There is a place for blame, though, says Henry: Tenants and Workers United, which played a role in the occupancy fee strike, is forcing the board into eviction proceedings. “Because of interference by TWU, which was giving false information, there is the idea that the increase is not proper or necessary—and that is not true,” she says.

The face of TWU in this dispute is Jon Liss, its executive director since 2003. Liss’ name appeared on a sharply worded notice passed out to the residents announcing the occupancy fee increase and its necessity:


Liss says he knows what’s really going on. “Essentially, without striking memberships, through a free and fair election, residents capable of making up their own minds would vote for a new regime,” he says. “[The board] would probably be voted out by a ratio of 75 to 25 percent—the 25 percent would be friends and family of the current board.”

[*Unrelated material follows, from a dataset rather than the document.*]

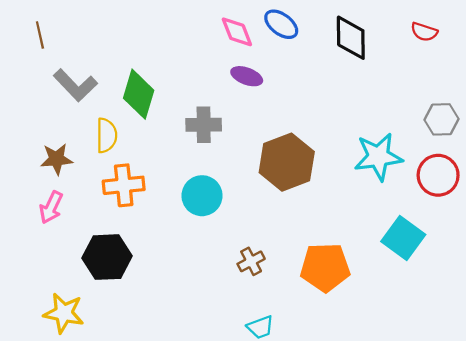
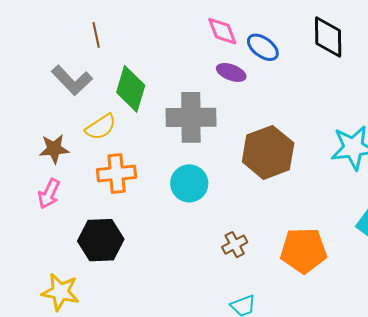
blue ellipse: (281, 24) -> (263, 47), moved
brown line: (40, 35) -> (96, 35), moved
gray cross: (204, 125) -> (191, 117), size x1.5
yellow semicircle: (107, 135) -> (101, 127), turned 56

In Liss’ experience, which he describes as organizing “against landlords in Northern Virginia for 20 years,” the worst housing practices involve managements that threaten to investigate tenants’ immigration status, intimidate them with yelling, use housing codes against residents, and squeeze as much as possible on rent. “And from what I’ve seen,” he says, “they’ve all been carried out by the current board and staff” of Arlandria-Chirilagua.

Henry denies all of Liss’ claims. “There is absolutely not—on our part, in terms of the board or management company—any calls to Immigration. Immigration does come here and, if asked if someone lives here, we feel we need to tell them, but we never call them.”

She further states that although TWU helped the tenants go co-op in the 1990s, the complex was at its most dysfunctional when Liss’ organization served as consultants—a relationship that changed two years ago when the board hired a new manager of the property. She alleges Liss’ involvement is a direct attempt to destroy the co-op by putting it out of business.

“Our residents are really intelligent people,” Henry says. “But they’re being misled.”

Berhane believes the board is simply attempting to paint a portrait of Liss and his group as brainwashers so that Henry and her colleagues can turn around and put the co-op out of business themselves. “They told us Jon was bad but could never come up with a reason why,” Berhane says. “Even if he were bad, it doesn’t give them a right to be worse. If they would hold a fair election, that would be the end of Jon’s involvement.”

And there’s yet another wrinkle: The board recently announced it is no longer accepting Section 8 housing vouchers. Henry says that the complex has such a small number of occupants using the vouchers that it decided it would make more sense to help residents find either alternative housing or other programs that will supplement their living expenses.

Hector Zelada, who has lived in the complex for 20 years, uses Section 8 vouchers and is among those in opposition to the current board, says he has heard little about getting help to supplement his income. He did, however, receive a notice telling him he’d have to start paying the full occupancy fee or find a new place to live by the end of June. He believes it is another attempt to eliminate occupants who will vote the board out.

“I don’t understand—why now?” Zelada says. “Why stop accepting Section 8 now?”

The election that will determine whether Henry and her fellow board members remain in control is in September. Henry says that almost all of the residents who were in the midst of eviction proceedings have paid back fees, plus the increase, and that at least one person involved in the fee strike has regained membership.

Berhane goes up against the co-op in an Alexandria court on June 19 and is looking forward to it. “Fighting and challenging them—those are the basic rights of a member,” he says. “It is why one becomes a member in the first place.”

He says he’s aware of the consequences if his co-op membership is revoked and the decision is upheld. It’s one of the few facts on which all parties can agree: “You can’t vote,” Berhane says, “if you’re evicted.”